Responses are not provided or commissioned by the bank advertiser. Responses have not been reviewed, approved or otherwise endorsed by the bank advertiser. It is not the bank advertiser's responsibility to ensure all posts and/or questions are answered.


  1. Honestly, I have been surprised at the reasonable rates for business properties. Aspirational rates are way up but for the everyday business/lesiure traveler booking are actually cheaper using points.

  2. So far, I rebooked all my upcoming bonvoy stays at lower rates, which came as a huge surprise. That said, when ihg first moved to dynamic, there were some phenomenal bargains, so my fear is that this may be short lived

  3. I booked the Mauna Kea Beach hotel right before the values changed. I spent 200,000 for 5 nights. It’s 332,000 now which is even more than the top end they said. I booked there 2 years ago just before everything shut down and it was 160,000 points. They have doubled the point rate for 5 nights in about 2 years. This is absurd.

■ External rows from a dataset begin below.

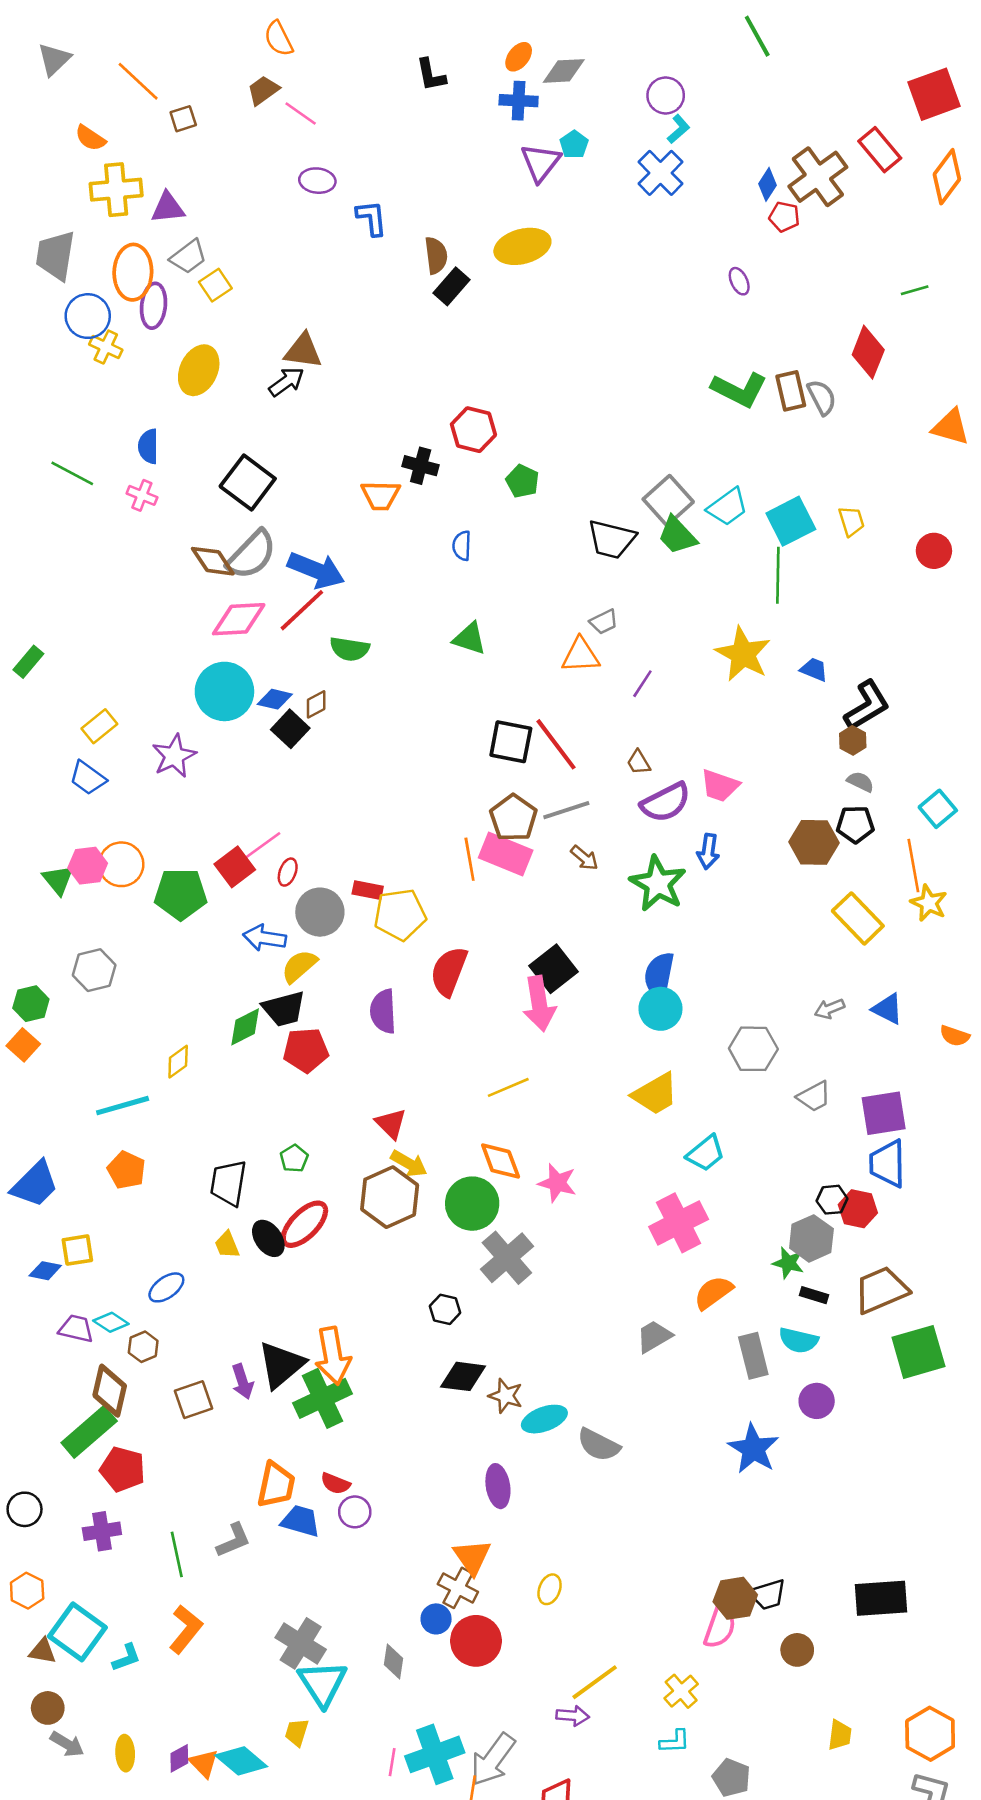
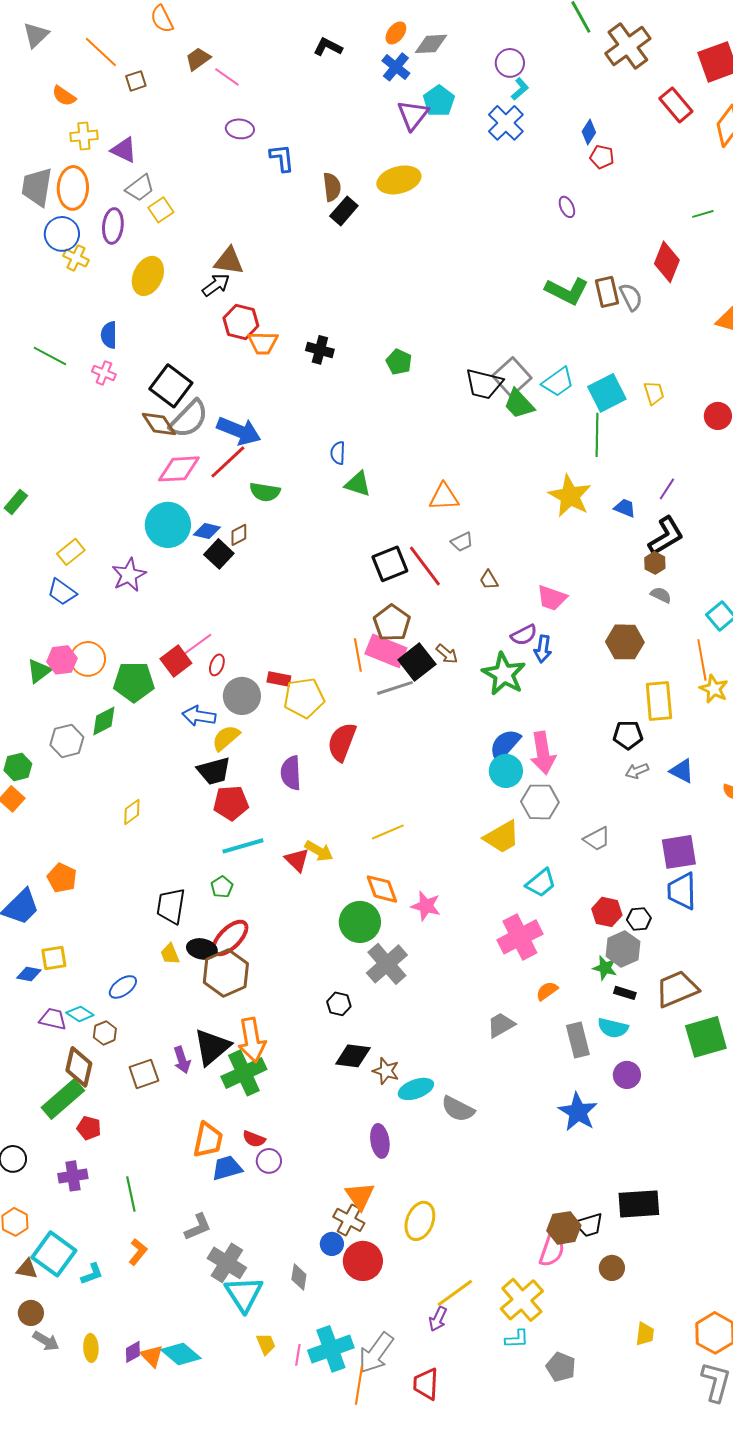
orange semicircle: (279, 39) -> (162, 19), moved
black L-shape: (431, 75) -> (328, 47), turned 128
blue cross: (519, 101) -> (396, 67), turned 36
cyan pentagon: (574, 144) -> (439, 101), size x1.4
brown cross: (818, 177) -> (628, 46), moved
yellow cross: (116, 190) -> (84, 136), size x0.7
purple triangle: (168, 208) -> (124, 150), turned 32
orange ellipse: (133, 272) -> (73, 188), moved
red hexagon: (473, 430) -> (241, 322), moved
black square: (248, 482) -> (171, 386), moved
orange trapezoid: (381, 495) -> (263, 343), moved
black trapezoid: (611, 539) -> (484, 384), moved
blue semicircle: (462, 546) -> (338, 453), moved
gray trapezoid: (604, 622) -> (462, 542), moved
purple line: (642, 684) -> (667, 489), moved
black square: (511, 742) -> (390, 564), turned -33
purple semicircle: (666, 802) -> (524, 635), moved, size x0.7
gray line: (566, 810) -> (395, 688), moved
black pentagon: (855, 824) -> (628, 735), moved
green triangle: (58, 880) -> (39, 671), turned 32
yellow rectangle: (858, 918) -> (659, 701), turned 39
black square: (553, 969) -> (417, 662), moved
blue semicircle: (659, 975) -> (505, 745), turned 30
pink arrow: (539, 1004) -> (543, 753), moved
green diamond: (245, 1027) -> (104, 721), moved
gray hexagon: (753, 1049) -> (540, 802), moved
gray trapezoid: (814, 1097) -> (597, 839), moved
cyan line: (123, 1106) -> (243, 846), moved
yellow arrow: (409, 1164) -> (319, 851), moved
orange pentagon: (126, 1170) -> (62, 878), moved
brown hexagon: (390, 1197) -> (226, 973), moved
red hexagon: (858, 1209) -> (607, 912), moved
black ellipse: (268, 1238) -> (202, 949), turned -44
orange semicircle: (713, 1293) -> (547, 991), size x0.7
red pentagon: (123, 1469) -> (89, 1128), size x0.7
blue trapezoid: (301, 1521) -> (227, 1168), turned -32
gray L-shape: (233, 1540) -> (198, 1227), moved
yellow ellipse: (550, 1589) -> (420, 1221), size x1.6
black rectangle: (881, 1598) -> (639, 1204), moved
orange L-shape: (186, 1629) -> (138, 1252), size x0.7
yellow cross: (681, 1691) -> (522, 1300), size x1.6
purple arrow: (573, 1716) -> (438, 1319), turned 110
yellow trapezoid: (297, 1732) -> (266, 1344), moved, turned 140

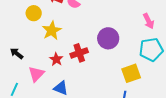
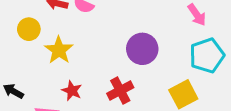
red cross: (79, 53) -> (120, 91), moved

  4. Their changes really stink. I was able to get Fiji and Sydney Harbor booked the day before and then saw those two sites double in what I had paid. My once massive Marriott stash of points is down to about 350K. I blew a wad at Al Maha and LeMeridien recently. I will never have the points to go to those places again, and both were outstanding.

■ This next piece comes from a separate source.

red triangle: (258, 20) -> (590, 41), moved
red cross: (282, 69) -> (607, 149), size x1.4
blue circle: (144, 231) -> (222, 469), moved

    I cannot understand why Marriott did this and why they did it so harshly.

    • I whole heartedly agree! They have taken many a loyal (like me – initially SPG based) fan, spending much on points purchases and paid stays, and turned us into disloyal, angry curmudgeons stewing in disdain for their wretched and greedy devaluations. Added insult is the horrendous IT that they continually attack us with whether through Bonvoy or Timeshare participation. BAH HUMBUG!!!

  5. I’m not seeing wins for my travel wins. I’m seeing material differences in point prices when the cash prices are basically the same. And off season nights in Dublin I’ve been eyeing for awhile have gone above the prior pricing and I can no longer use a 50k cert. I’ve got a few more years ’til lifetime PL and I’ll meet the requirements but after that I’m done. And to signal my displeasure to Marriott, I’ll be canceling 1 of the 3 Marriott cards I have.

    PS – Marriott can make it marginally better for us if they give us 50k points instead of a cert.

  6. For some reason I thought Marriott lost a court decision and now has to include resort fees into the nightly rates. Did I dream that up or is it a diff hotel chain that lost the court decision ?

  7. Paying $100 in resort fees makes you a “Bonvoy Sucker”. Bad enough to pay $10 or $20 pd for parking but that is where I draw the line. Plenty of other hotels that actually want customers.
    If there is a resort fee I call the hotel to give them a chance for my business by waving the fees. If they do great and if they don’t I politely explain to them that they are out of step with customers and one of their competitors actually wants my business.
    I would rather pay a fair price at a competitor than use my not so free night cert.
    I temper common sense with my convictions but I also know every time you give in to not so free night certs you are supporting their polices.

    • Bill,
      Perhaps we have different definitions of “Bonvoy Sucker.” Regardless, good luck with your resort fee strategy!

  8. A Marriott resort I was looking at in Fountain Hills, AZ dropped from 50K/night to 33-38K per night even while cash prices are $500+. Still on the hook for $40 of resort fees and $25 parking but that’s a solid win.

    • Nathan,
      Bravo to you! I tend to agree that there’s still value to be found, and one can hold their nose on resort fees/parking for said values. Like most things, I don’t think it’s an all or none proposition. Thoughtful, nuanced decisions can bear fruit.